■ Records excerpted from a collection ■

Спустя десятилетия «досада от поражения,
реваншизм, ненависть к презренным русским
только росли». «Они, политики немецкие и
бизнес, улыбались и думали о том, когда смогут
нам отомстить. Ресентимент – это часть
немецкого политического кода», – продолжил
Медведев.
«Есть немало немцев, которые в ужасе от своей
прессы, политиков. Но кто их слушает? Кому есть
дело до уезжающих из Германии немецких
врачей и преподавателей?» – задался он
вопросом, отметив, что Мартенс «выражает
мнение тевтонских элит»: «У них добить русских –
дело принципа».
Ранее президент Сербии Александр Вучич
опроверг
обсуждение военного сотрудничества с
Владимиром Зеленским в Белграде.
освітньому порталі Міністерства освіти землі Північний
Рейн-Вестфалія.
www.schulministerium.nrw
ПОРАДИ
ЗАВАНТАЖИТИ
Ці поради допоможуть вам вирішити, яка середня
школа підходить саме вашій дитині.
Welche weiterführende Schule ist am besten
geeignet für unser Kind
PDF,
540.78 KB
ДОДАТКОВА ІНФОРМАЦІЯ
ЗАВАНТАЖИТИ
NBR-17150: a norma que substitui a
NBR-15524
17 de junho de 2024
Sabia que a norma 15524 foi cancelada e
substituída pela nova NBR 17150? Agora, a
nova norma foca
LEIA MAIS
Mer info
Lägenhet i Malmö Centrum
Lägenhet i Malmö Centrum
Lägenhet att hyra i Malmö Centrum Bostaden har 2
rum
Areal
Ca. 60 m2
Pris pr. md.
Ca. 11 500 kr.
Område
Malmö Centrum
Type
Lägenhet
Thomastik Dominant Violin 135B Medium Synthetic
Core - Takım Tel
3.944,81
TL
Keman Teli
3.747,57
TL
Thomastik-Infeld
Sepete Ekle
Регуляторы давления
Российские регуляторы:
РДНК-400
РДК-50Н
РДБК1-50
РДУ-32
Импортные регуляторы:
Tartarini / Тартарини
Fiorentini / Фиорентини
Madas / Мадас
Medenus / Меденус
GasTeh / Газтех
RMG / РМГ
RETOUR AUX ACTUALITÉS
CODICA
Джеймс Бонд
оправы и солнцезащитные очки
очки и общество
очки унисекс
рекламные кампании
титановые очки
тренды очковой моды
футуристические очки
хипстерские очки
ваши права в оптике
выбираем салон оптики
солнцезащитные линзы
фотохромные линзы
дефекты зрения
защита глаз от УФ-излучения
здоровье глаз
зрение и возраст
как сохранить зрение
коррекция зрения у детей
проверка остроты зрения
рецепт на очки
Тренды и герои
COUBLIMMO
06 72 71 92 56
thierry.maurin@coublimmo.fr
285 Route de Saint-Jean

---

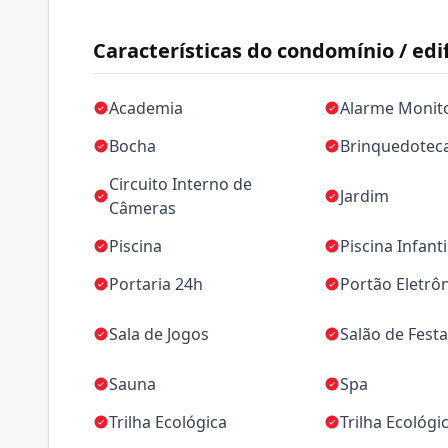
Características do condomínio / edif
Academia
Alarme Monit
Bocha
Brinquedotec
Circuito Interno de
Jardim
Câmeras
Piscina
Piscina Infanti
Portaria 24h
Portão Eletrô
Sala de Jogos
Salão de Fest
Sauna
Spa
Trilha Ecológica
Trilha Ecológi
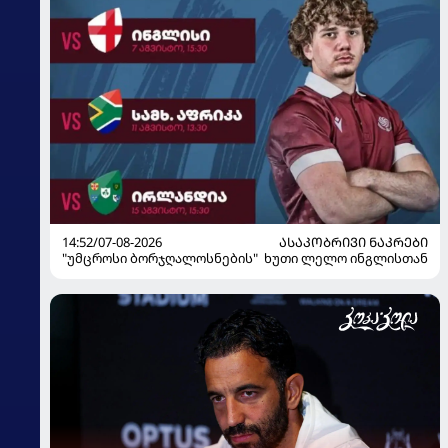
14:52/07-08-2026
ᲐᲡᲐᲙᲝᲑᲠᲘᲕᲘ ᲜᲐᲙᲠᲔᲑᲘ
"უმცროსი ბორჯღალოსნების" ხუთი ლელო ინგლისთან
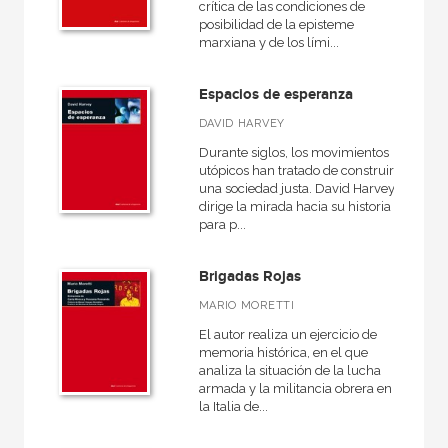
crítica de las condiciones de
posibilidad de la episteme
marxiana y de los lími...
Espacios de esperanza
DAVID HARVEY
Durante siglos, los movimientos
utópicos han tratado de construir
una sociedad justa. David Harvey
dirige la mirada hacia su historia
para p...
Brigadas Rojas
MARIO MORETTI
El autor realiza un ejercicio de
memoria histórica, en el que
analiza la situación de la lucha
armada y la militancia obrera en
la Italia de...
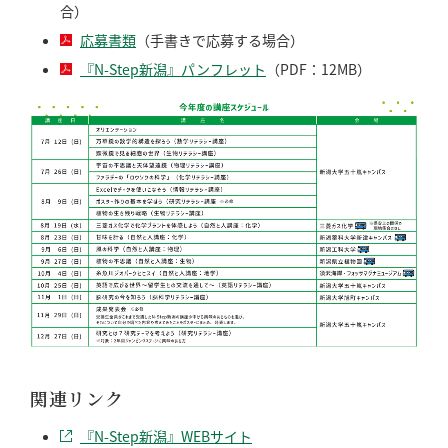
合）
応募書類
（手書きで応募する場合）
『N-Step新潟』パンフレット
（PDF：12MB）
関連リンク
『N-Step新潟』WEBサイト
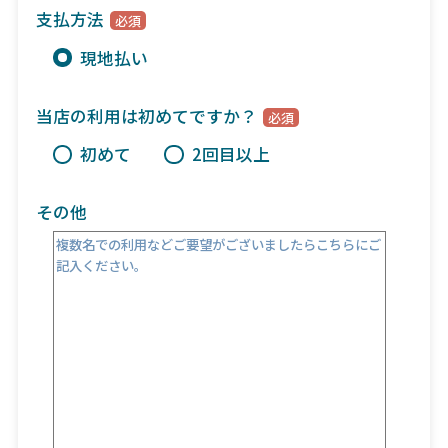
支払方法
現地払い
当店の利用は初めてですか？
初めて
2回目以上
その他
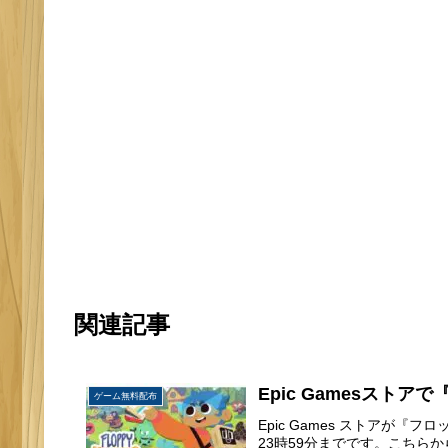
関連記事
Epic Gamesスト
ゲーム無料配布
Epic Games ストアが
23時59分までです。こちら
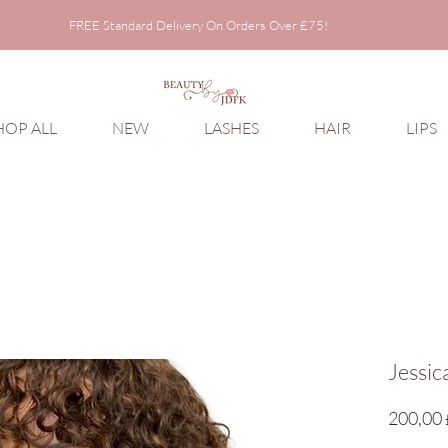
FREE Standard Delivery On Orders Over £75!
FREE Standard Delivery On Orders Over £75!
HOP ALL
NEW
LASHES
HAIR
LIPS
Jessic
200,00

■ TASK GOAL ■
The answer should be a number alone: the count of lines in the records that hold the word "Lägenhet".

■ EXERCISE ANSWER ■
4